_About this task_.
List all lines of the data containing the word "Pour".

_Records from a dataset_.
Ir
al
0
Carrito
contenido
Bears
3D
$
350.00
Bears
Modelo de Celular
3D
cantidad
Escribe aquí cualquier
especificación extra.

...

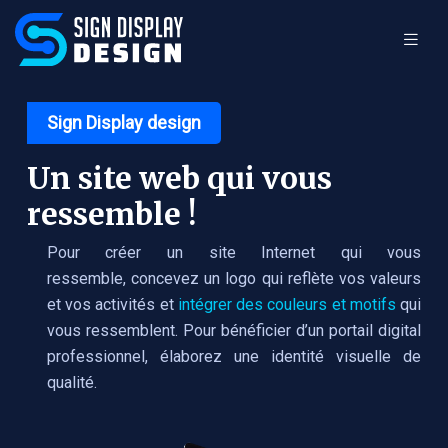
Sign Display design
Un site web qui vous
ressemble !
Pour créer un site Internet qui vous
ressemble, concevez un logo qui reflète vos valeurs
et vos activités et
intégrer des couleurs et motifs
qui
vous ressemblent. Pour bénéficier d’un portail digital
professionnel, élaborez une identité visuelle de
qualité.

==

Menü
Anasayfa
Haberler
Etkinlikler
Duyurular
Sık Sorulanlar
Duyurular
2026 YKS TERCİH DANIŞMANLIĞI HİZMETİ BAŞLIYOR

_Written solution_.
Pour créer un site Internet qui vous
vous ressemblent. Pour bénéficier d’un portail digital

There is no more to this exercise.